A man says his life has changed after winning the lottery by picking numbers he says came to him in a dream.
Alonzo Coleman, of Henrico County, Virginia, won $250,000 (more than £210,000) in the Virginia Lottery’s Bank a Million game.
He selected some low numbers, all in a row, picking 13-14-15-16-17-18 with the Bonus Ball 19.
Mr Coleman says the numbers presented themselves to him the night before in a dream.
“It was hard to believe,” he said. “It still hasn’t hit me yet.”
It is not the only interesting lottery win in recent weeks.
A man scooped a huge prize after copying a strategy he saw on The Lottery Changed My Life.
The South Carolina player won an incredible $100,000 (£81,000) by following what he saw another winner do on the popular US programme.
The show follows the lives of ordinary people who win life-changing amounts of money while playing the lottery.
He says he spent $25 (£21) per week playing the lottery for three months.
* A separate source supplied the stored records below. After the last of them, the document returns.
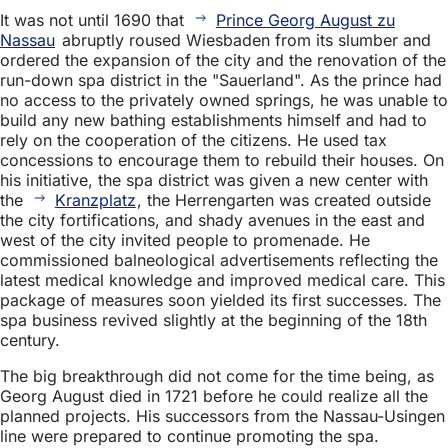
It was not until 1690 that
Prince Georg August zu
Nassau
abruptly roused Wiesbaden from its slumber and
ordered the expansion of the city and the renovation of the
run-down spa district in the "Sauerland". As the prince had
no access to the privately owned springs, he was unable to
build any new bathing establishments himself and had to
rely on the cooperation of the citizens. He used tax
concessions to encourage them to rebuild their houses. On
his initiative, the spa district was given a new center with
the
Kranzplatz
, the Herrengarten was created outside
the city fortifications, and shady avenues in the east and
west of the city invited people to promenade. He
commissioned balneological advertisements reflecting the
latest medical knowledge and improved medical care. This
package of measures soon yielded its first successes. The
spa business revived slightly at the beginning of the 18th
century.
The big breakthrough did not come for the time being, as
Georg August died in 1721 before he could realize all the
planned projects. His successors from the Nassau-Usingen
line were prepared to continue promoting the spa.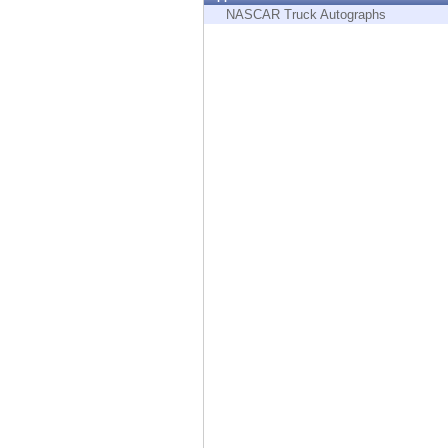
Endpoint
NASCAR Truck Autographs
Browse
SaaS
EXPOSURE MANAGEMENT
Threat Intelligence
Exposure Prioritization
Cyber Asset Attack Surface Management
Safe Remediation
ThreatCloud AI
AI SECURITY
Workforce AI Security
AI Red Teaming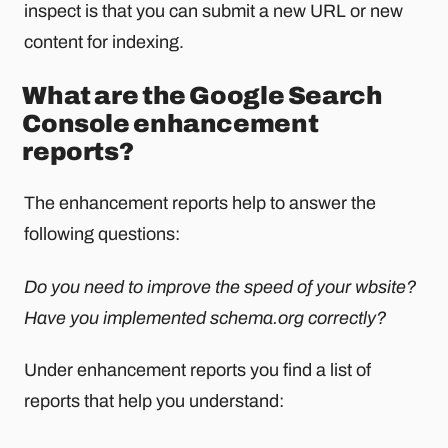
inspect is that you can submit a new URL or new
content for indexing.
What are the Google Search
Console enhancement
reports?
The enhancement reports help to answer the
following questions:
Do you need to improve the speed of your wbsite?
Have you implemented schema.org correctly?
Under enhancement reports you find a list of
reports that help you understand: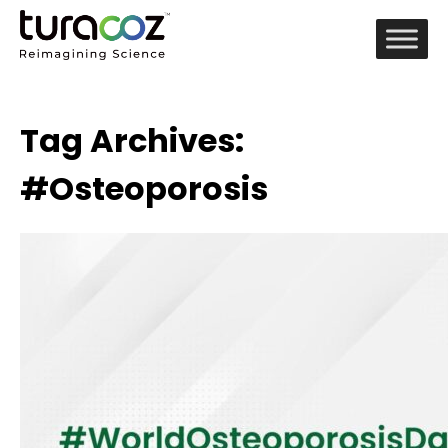
Tag Archives:
#Osteoporosis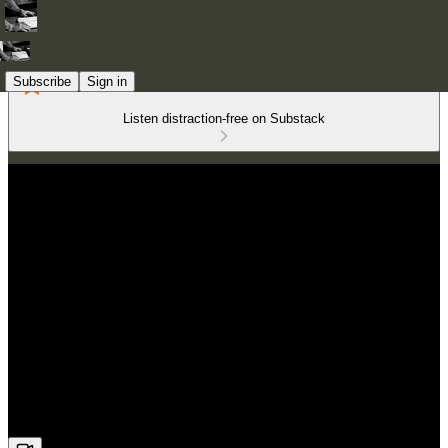
Subscribe
Sign in
Listen distraction-free on Substack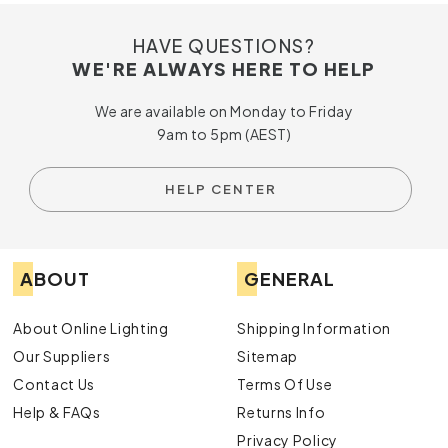
HAVE QUESTIONS?
WE'RE ALWAYS HERE TO HELP
We are available on Monday to Friday
9am to 5pm (AEST)
HELP CENTER
ABOUT
GENERAL
About Online Lighting
Shipping Information
Our Suppliers
Sitemap
Contact Us
Terms Of Use
Help & FAQs
Returns Info
Privacy Policy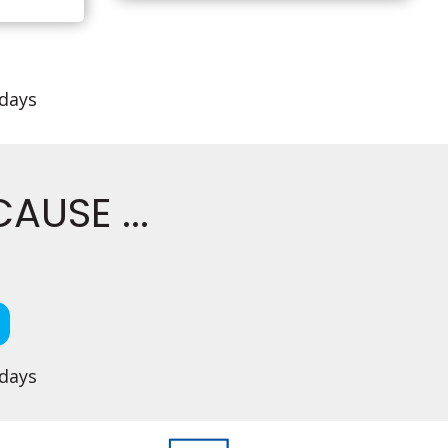
idays
USE ...
idays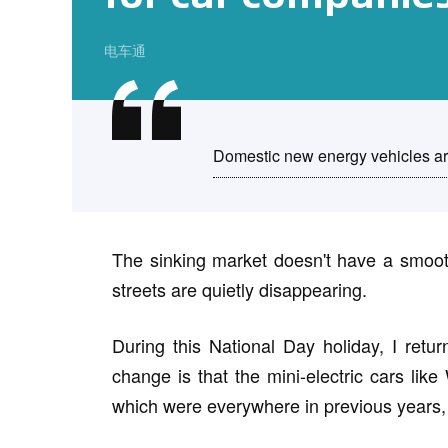
电车通
Domestic new energy vehicles are 
The sinking market doesn't have a smooth
streets are quietly disappearing.
During this National Day holiday, I retu
change is that the mini-electric cars 
which were everywhere in previous years, 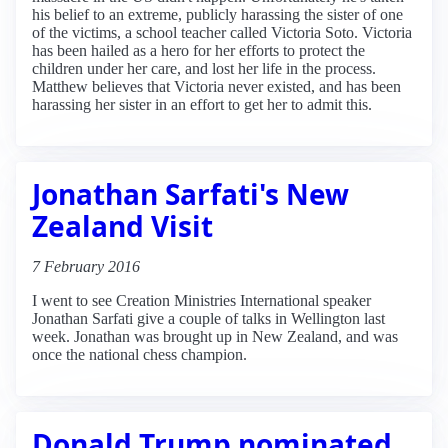
his belief to an extreme, publicly harassing the sister of one
of the victims, a school teacher called Victoria Soto. Victoria
has been hailed as a hero for her efforts to protect the
children under her care, and lost her life in the process.
Matthew believes that Victoria never existed, and has been
harassing her sister in an effort to get her to admit this.
Jonathan Sarfati's New
Zealand Visit
7 February 2016
I went to see Creation Ministries International speaker
Jonathan Sarfati give a couple of talks in Wellington last
week. Jonathan was brought up in New Zealand, and was
once the national chess champion.
Donald Trump nominated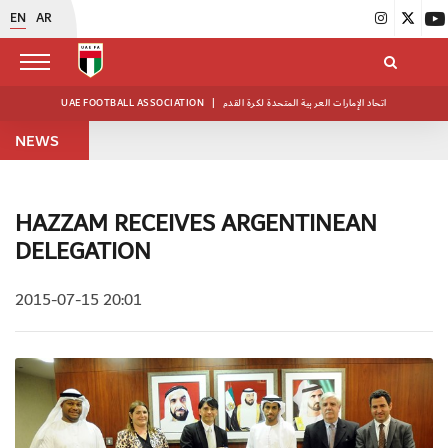
EN
AR
UAE FOOTBALL ASSOCIATION
|
اتحاد الإمارات العربية المتحدة لكرة القدم
NEWS
HAZZAM RECEIVES ARGENTINEAN
DELEGATION
2015-07-15 20:01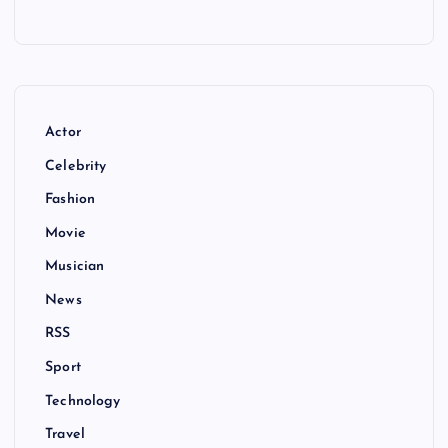
Actor
Celebrity
Fashion
Movie
Musician
News
RSS
Sport
Technology
Travel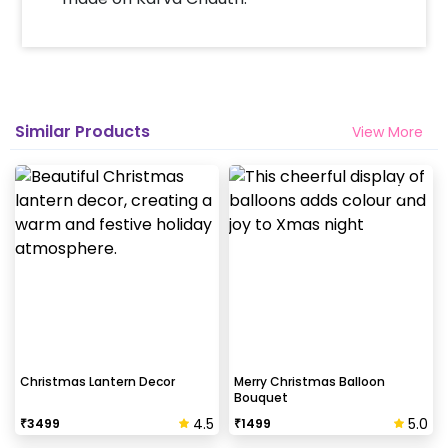
Similar Products
View More
Christmas Lantern Decor
Merry Christmas Balloon
Bouquet
4.5
5.0
₹
3499
₹
1499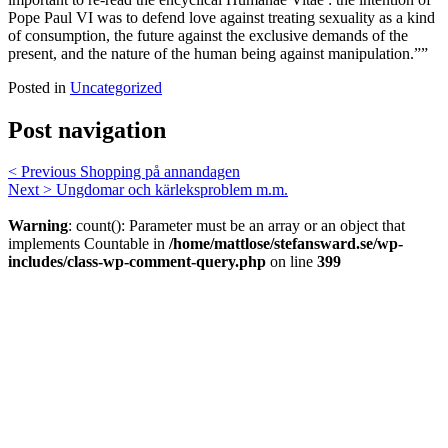
Pope Paul VI was to defend love against treating sexuality as a kind
of consumption, the future against the exclusive demands of the
present, and the nature of the human being against manipulation.””
Posted in
Uncategorized
Post navigation
< Previous
Shopping på annandagen
Next >
Ungdomar och kärleksproblem m.m.
Warning
: count(): Parameter must be an array or an object that
implements Countable in
/home/mattlose/stefansward.se/wp-
includes/class-wp-comment-query.php
on line
399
The man says he won $500 (£420) during that time and continued playing, just like the star of the American series.
He claimed that by the seventh week he had got lucky and won $100,000 (£85,000) – but at first he thought it was just half that total.
After buying a Powerball ticket last month, he first thought he had only won $50,000 (£42,000) by matching two numbers.
Then after his wife studied the ticket, she realised he had matched four of five white balls and the red Powerball.
“I didn’t even know how to play Powerball,” the man told lottery officials in South Carolina.
After hitting the jackpot, he bought a new car and says he will continue playing.
Weeks ago a pizza delivery driver said he was suing a group of his friends who won a £600,000 lottery prize insisting he should get a cut of the money.
Sixteen members of a group won the Maxmillion prize on a Lotto Max ticket from the Ontario Lottery and Gaming Corporation (OLG) last summer.
But Philip Tsotsos, from Windsor, Ontario, Canada, said he should be the 17th winner and is taking the matter to civil court.
He insists he had remained in the lottery pool with his colleagues.
Mr Tsotsos is suing for $70,000 (£40,000) and other costs, including interest, according to CBA News.
He said: “Their dreams came true. Why should they steal mine?”
Defence lawyer David Robins, who represents the group of 16, said: “Mr. Tsotsos did not pay to play, so we deny that he is entitled to any of the relief that he is seeking, and we’ll be vigorously defending the claim. In this instance, he did not play and he was not included.”